English | 2010 | ISBN: 0521132509 , 0521761581 | 550 pages | PDF | 4,7 MB

This second edition of Daniel W. Stroock's text is suitable for first-year graduate students with a good grasp of introductory, undergraduate probability theory and a sound grounding in analysis. It is intended to provide readers with an introduction to probability theory and the analytic ideas and tools on which the modern theory relies.

English | Nov 10, 2006 | ISBN: 1598291505 | 108 Pages | PDF | 0.8 MB

This is the third in a series of short books on probability theory and random processes for biomedical engineers. This book focuses on standard probability distributions commonly encountered in biomedical engineering.

English | Aug 1, 2006 | ISBN: 1598290606 | 136 Pages | PDF | 1 MB

This is the first in a series of short books on probability theory and random processes for biomedical engineers. This text is written as an introduction to probability theory.

English | Dec 20, 2005 | ISBN: 3540260692 | 288 Pages | PDF | 3 MB

Tadahisa Funaki’s course reviews recent developments of the mathematical theory on stochastic interface models, mostly on the so-called \nabla \varphi interface model. The results are formulated as classical limit theorems in probability theory, and the text serves with good applications of basic probability techniques.

Duxbury Press; 2 edition | August 30, 1995 | English | ISBN: 0534243185 | 528 pages | PDF | 14 MB

This classic introduction to probability theory for beginning graduate students covers laws of large numbers, central limit theorems, random walks, martingales, Markov chains, ergodic theorems, and Brownian motion.
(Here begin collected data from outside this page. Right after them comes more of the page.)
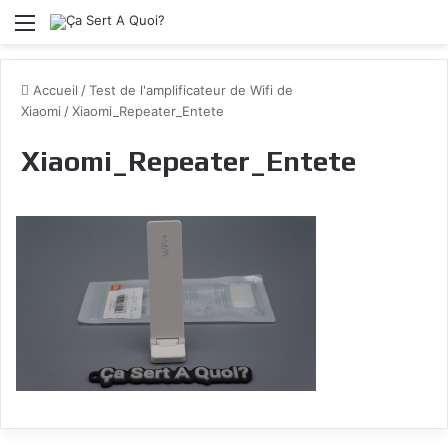
Menu
Accueil
/
Test de l'amplificateur de Wifi de
Xiaomi
/
Xiaomi_Repeater_Entete
Xiaomi_Repeater_Entete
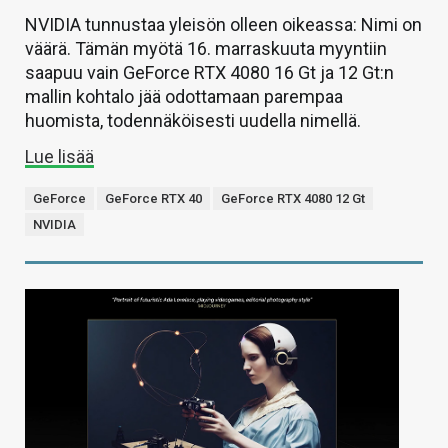
NVIDIA tunnustaa yleisön olleen oikeassa: Nimi on
väärä. Tämän myötä 16. marraskuuta myyntiin
saapuu vain GeForce RTX 4080 16 Gt ja 12 Gt:n
mallin kohtalo jää odottamaan parempaa
huomista, todennäköisesti uudella nimellä.
Lue lisää
GeForce
GeForce RTX 40
GeForce RTX 4080 12 Gt
NVIDIA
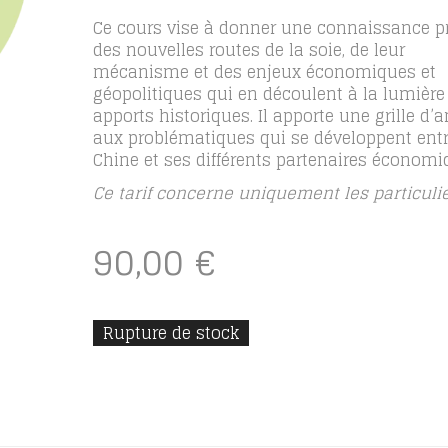
Ce cours vise à donner une connaissance p
des nouvelles routes de la soie, de leur
mécanisme et des enjeux économiques et
géopolitiques qui en découlent à la lumière
apports historiques. Il apporte une grille d’
aux problématiques qui se développent entr
Chine et ses différents partenaires économi
Ce tarif concerne uniquement les particulie
90,00
€
Rupture de stock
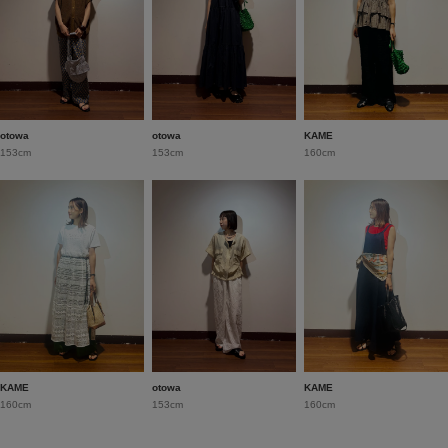
otowa
otowa
KAME
153cm
153cm
160cm
KAME
otowa
KAME
160cm
153cm
160cm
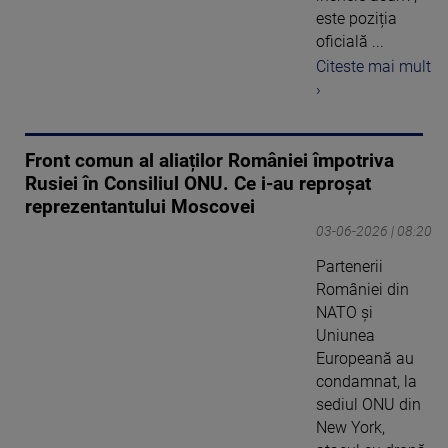
este poziția
oficială ...
Citeste mai mult
›
Front comun al aliaților României împotriva
Rusiei în Consiliul ONU. Ce i-au reproșat
reprezentantului Moscovei
03-06-2026 | 08:20
Partenerii
României din
NATO și
Uniunea
Europeană au
condamnat, la
sediul ONU din
New York,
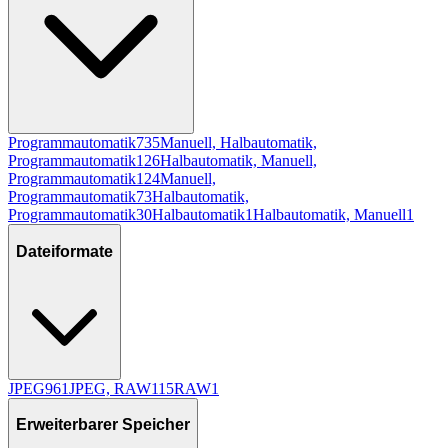
Programmautomatik
735
Manuell, Halbautomatik,
Programmautomatik
126
Halbautomatik, Manuell,
Programmautomatik
124
Manuell,
Programmautomatik
73
Halbautomatik,
Programmautomatik
30
Halbautomatik
1
Halbautomatik, Manuell
1
Dateiformate
JPEG
961
JPEG, RAW
115
RAW
1
Erweiterbarer Speicher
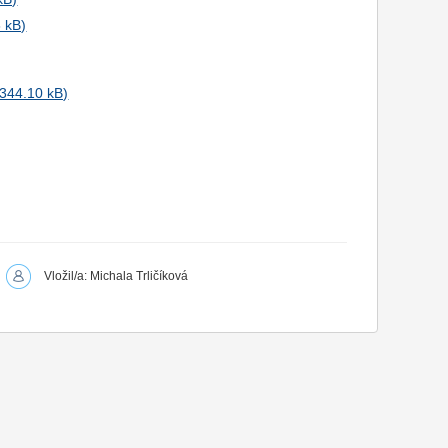
Vložil/a: Michala Trličíková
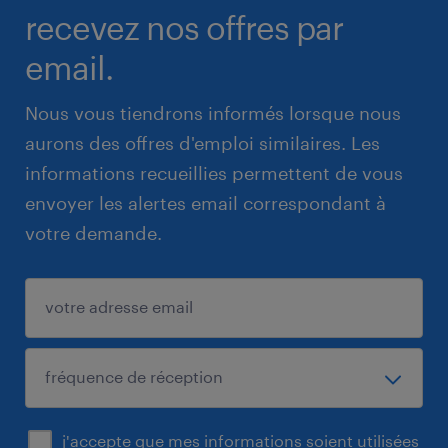
recevez nos offres par
email.
Nous vous tiendrons informés lorsque nous
aurons des offres d'emploi similaires. Les
informations recueillies permettent de vous
envoyer les alertes email correspondant à
votre demande.
j'accepte que mes informations soient utilisées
It is a comprehensive treatment concentrating on the results that are the most useful for applications. Its philosophy is that the best way to learn probability is to see it in action, so there are 200 examples and 450 problems. The new edition begins with a short chapter on measure theory to orient readers new to the subject.

English | 2000 | ISBN: 9048155053 | 314 Pages | PDF | 15 MB

It is well known that contemporary mathematics includes many disci plines. Among them the most important are: set theory, algebra, topology, geometry, functional analysis, probability theory, the theory of differential equations and some others.